I live in Florida and have 2 other brothrs. The youngest was living with our Mother until she died and is still living in the house. He has laid claim to it and will not me or the brother in the house. Where do we stand to get our Mother's business taken care of. The house has a large mortgage and Bank Of America has sent a paper asking about continuing the loan. The brother living in the home wants to live there rent free. There was no insurance on the house to cover the loan.
Where do I and my other brother stand. We want to get in the house to get things taken out of there before foreclosure but the brother living there will not let us in.

Attorney answers (4)

  1. Debra G Simms


    Contributor Level 11

    Answered . Did your mother live in Florida when she died? In Florida, her house would pass to her children equally if there is no will (unless she was married when she died).

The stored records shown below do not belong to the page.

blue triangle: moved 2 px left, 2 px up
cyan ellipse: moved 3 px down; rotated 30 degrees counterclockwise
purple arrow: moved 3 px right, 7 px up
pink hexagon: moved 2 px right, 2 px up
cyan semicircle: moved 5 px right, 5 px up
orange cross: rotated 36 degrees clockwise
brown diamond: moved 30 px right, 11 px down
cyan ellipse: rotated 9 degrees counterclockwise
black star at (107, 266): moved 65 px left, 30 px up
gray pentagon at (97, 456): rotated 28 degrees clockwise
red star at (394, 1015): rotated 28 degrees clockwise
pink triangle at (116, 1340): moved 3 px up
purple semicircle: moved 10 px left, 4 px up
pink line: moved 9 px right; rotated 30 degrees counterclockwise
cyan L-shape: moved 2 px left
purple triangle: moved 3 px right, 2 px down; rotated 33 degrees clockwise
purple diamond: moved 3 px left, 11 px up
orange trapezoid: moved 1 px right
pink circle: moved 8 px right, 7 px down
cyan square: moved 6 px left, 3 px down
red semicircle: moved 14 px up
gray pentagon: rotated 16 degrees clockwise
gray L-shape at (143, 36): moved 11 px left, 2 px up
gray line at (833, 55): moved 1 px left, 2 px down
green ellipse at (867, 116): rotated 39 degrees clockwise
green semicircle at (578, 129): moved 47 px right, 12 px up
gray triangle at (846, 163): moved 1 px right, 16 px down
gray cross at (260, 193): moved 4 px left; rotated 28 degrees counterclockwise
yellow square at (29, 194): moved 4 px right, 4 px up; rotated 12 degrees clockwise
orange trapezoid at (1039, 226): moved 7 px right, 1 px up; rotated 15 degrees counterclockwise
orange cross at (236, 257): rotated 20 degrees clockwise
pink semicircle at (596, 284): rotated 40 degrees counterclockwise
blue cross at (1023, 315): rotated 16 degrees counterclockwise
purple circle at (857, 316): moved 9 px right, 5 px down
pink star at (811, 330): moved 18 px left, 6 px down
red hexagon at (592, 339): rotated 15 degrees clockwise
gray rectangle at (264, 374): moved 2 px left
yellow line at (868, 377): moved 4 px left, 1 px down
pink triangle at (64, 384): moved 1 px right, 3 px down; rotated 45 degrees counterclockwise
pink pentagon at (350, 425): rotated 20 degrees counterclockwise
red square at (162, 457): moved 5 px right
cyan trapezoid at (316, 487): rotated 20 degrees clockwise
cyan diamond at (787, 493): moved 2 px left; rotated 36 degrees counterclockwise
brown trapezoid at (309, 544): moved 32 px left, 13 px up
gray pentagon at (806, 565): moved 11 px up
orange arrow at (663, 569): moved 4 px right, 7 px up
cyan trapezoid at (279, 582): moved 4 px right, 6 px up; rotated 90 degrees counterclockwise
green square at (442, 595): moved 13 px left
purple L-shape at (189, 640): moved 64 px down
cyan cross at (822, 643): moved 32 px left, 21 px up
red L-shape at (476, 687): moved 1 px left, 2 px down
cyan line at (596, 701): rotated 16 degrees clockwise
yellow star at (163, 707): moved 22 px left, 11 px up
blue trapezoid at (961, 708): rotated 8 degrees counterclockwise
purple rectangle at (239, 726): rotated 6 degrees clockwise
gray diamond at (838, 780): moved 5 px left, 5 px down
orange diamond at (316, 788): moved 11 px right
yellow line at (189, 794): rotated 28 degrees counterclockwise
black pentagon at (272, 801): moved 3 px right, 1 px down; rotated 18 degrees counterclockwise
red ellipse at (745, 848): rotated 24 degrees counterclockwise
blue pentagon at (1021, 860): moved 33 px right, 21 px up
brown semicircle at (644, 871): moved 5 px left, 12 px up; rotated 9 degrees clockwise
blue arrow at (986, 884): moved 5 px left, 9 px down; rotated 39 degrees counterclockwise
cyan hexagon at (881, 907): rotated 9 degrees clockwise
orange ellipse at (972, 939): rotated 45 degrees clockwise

You will need to hire a Florida attorney to file a probate action so you can deal with the bank or sell the house.

    Please call me for further assistance.

    Debra G. Simms

  2. Joseph Franklin Pippen Jr.


    Contributor Level 20

    Answered . Assuming the house is in Florida-get Florida attorney to open probate estate.
    Two siblings can approve for one to serve as personal representative of estate.
    Once appointed-can legally deal with getting brother to pay rent or leave.

  3. Joseph Warren Cannon Boyles

    Contributor Level 10

    Answered . I agree with Mr. Thomas that you need an attorney. You will need to open up a Probate estate and a Florida attorney can help you with that.

    If your mother died without a will, her property will most likely be divided up equally between you and your brothers. One of you will likely be appointed to gather together the property and distribute it, and that may involve securing the homestead.

    If the 3 of you cannot figure out a way to pay off the mortgage, it may be best to sell the property after the estate administration is over. Hopefully everyone will agree at that point, because losing the house to foreclosure would be a shame.

    Good luck.

    Joseph W. C. Boyles
    Boyles & Boyles, PLLC
    Attorneys and Counselors at Law
    212 West Cervantes Street
    Pensacola, Fl 32501
    Telephone (850) 433-9225
    Fax (850) 434-7898

  4. James Brian Thomas

    Contributor Level 14


    Lawyer agrees

    Answered . The short answer is, you're going to need an attorney. What you've described is hardly uncommon, but it isn't the kind of thing that you can fix or address by yourself. When a person dies without a Will, we call it dying intestate. In Texas, as I'm sure is the case in Florida, intestate estates are divided among a decedent's heirs according to statute. I obviously can't tell you how it works in Florida, but odds are that you and your siblings are probably treated equally.

    This leaves you with several problems that an attorney can assist you with.
    1. The value of occupying the house is worth something. How do you secure your right to 1/3 rent from your younger brother?

    2. The items in the home are sentimental to you if not valuable in their own right. How do you get in to divide them up?

    3. Your mother's creditor (Bank of America) will eventually step up and kick your brother out if you do not address the issue of the mortgage. How do you save the house, if you can?

    All three of these issues can be addressed by a local attorney that practices probate. An estate administration may be required, or an attorney may simply be able to give you some muscle trying to negotiate with your younger brother. Sadly, this is not a self-help situation. If the items in the home and the house itself are worth it to you, sit down with an attorney.

    Disclaimer: This answer does not constitute legal advice. I am admitted to practice law in the State of Texas only, and make no attempt to opine on matters of law that are not relevant Texas. This answer is based on general principles of law that may or may not relate to your specific situation. You should not rely on this answer alone and nothing in these communications creates an attorney client relationship.